Un buen día, el Sr. Batlle congrego a más de doscientas mil personas para que escucharan su discurso, y entre las personas que se encontraban en el estrado estaban su mujer y su gran amigo el arquitecto.
Cuando empezó su discurso nadie lo escuchaba, excepto su mujer, y su amigo; entonces decidió contratar a una persona que hablara mucho más fuerte que el para que dijese sus discursos. Ella aprovecho la ocasión para decirle que lo engañaba con el arquitecto, y Batlle levanto los brazos en señal de protesta. Para el público, pareció un gesto de victoria, pero el arquitecto inmortalizo su amor por la señora de Batlle con unos cuernos de cuarenta metros.
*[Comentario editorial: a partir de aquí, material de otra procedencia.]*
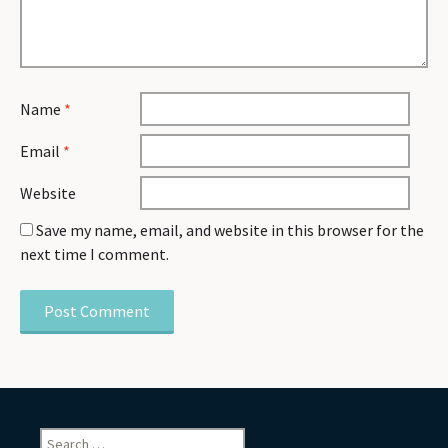
Name
*
Email
*
Website
Save my name, email, and website in this browser for the
next time I comment.
Search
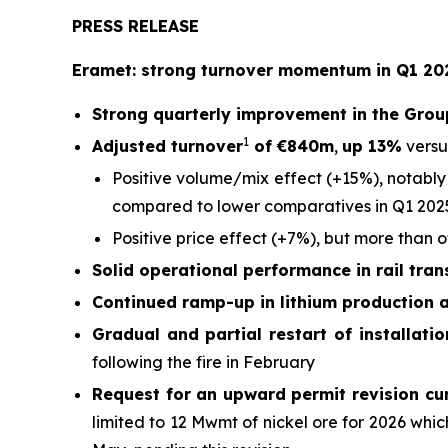
PRESS RELEASE
Eramet: strong turnover momentum in Q1 202
Strong quarterly improvement in the Grou
1
Adjusted turnover
of €840m
,
up 13%
versu
Positive volume/mix effect (+15%), notably
compared to lower comparatives in Q1 202
Positive price effect (+7%), but more than 
Solid operational performance in rail tra
Continued ramp-up in lithium production 
Gradual and partial restart of installati
following the fire in February
Request for an upward permit revision cu
limited to 12 Mwmt of nickel ore for 2026 wh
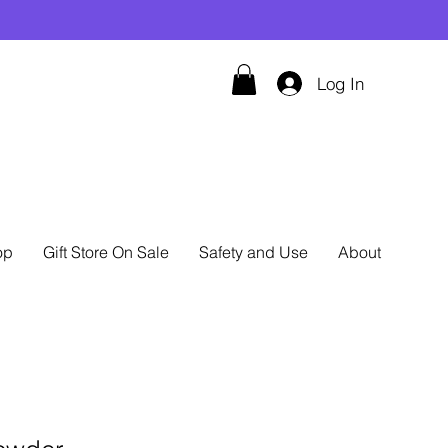
Log In
op
Gift Store On Sale
Safety and Use
About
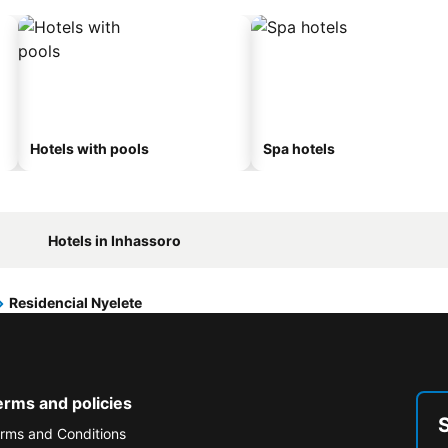
Hotels with pools
Spa hotels
Hotels in Inhassoro
Residencial Nyelete
erms and policies
rms and Conditions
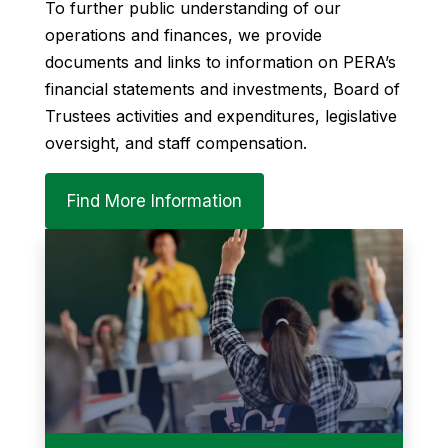
To further public understanding of our
operations and finances, we provide
documents and links to information on PERA’s
financial statements and investments, Board of
Trustees activities and expenditures, legislative
oversight, and staff compensation.
Find More Information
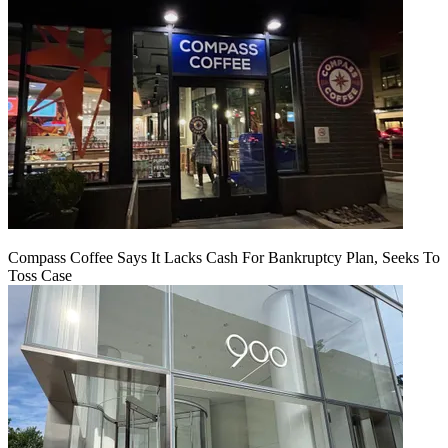
Compass Coffee Says It Lacks Cash For Bankruptcy Plan, Seeks To
Toss Case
Años después la excusa que se conoce del arquitecto es que: “El arquitecto Román Fresnedo Siri era una persona seria y sin maldad. Si hubiera tenido un poco más de boliche, enseguida hubiera desechado esa loca idea de homenajear al difunto Presidente de la República Luis Batlle Berres mediante una media parábola vertical de 33 metros de altura. Se supone que esa forma geométrica simboliza el ademán característico del malogrado presidente. Si, es verdad, Luis Batlle saludaba con los dos brazos en alto”.




La verdad: muy interesante! saludos y buen fin de semana!
Je, es como un chiste interno: Luis Batlle Berres fue un Presidente de la R.O.U., al que se lo homenajeó con un monumento porque ponía los brazos en V de victoria, pero para el común de la gente, son los cuernos de Batlle.
Jajajajaja
Muy interesante tu teoría, jamás lo hubiera pensado
Gracias!! Igual lo de los cuernos era como evidente :P
Muy bueno, Inés, muy bueno. Divertido y bien escrito.
Un saludo desde este lado.
Le erraste de Batlle pa la joto che
Si, pero la foto de J. Batlle se prestaba :)
Para mí siempre fue el monumento al diapasón.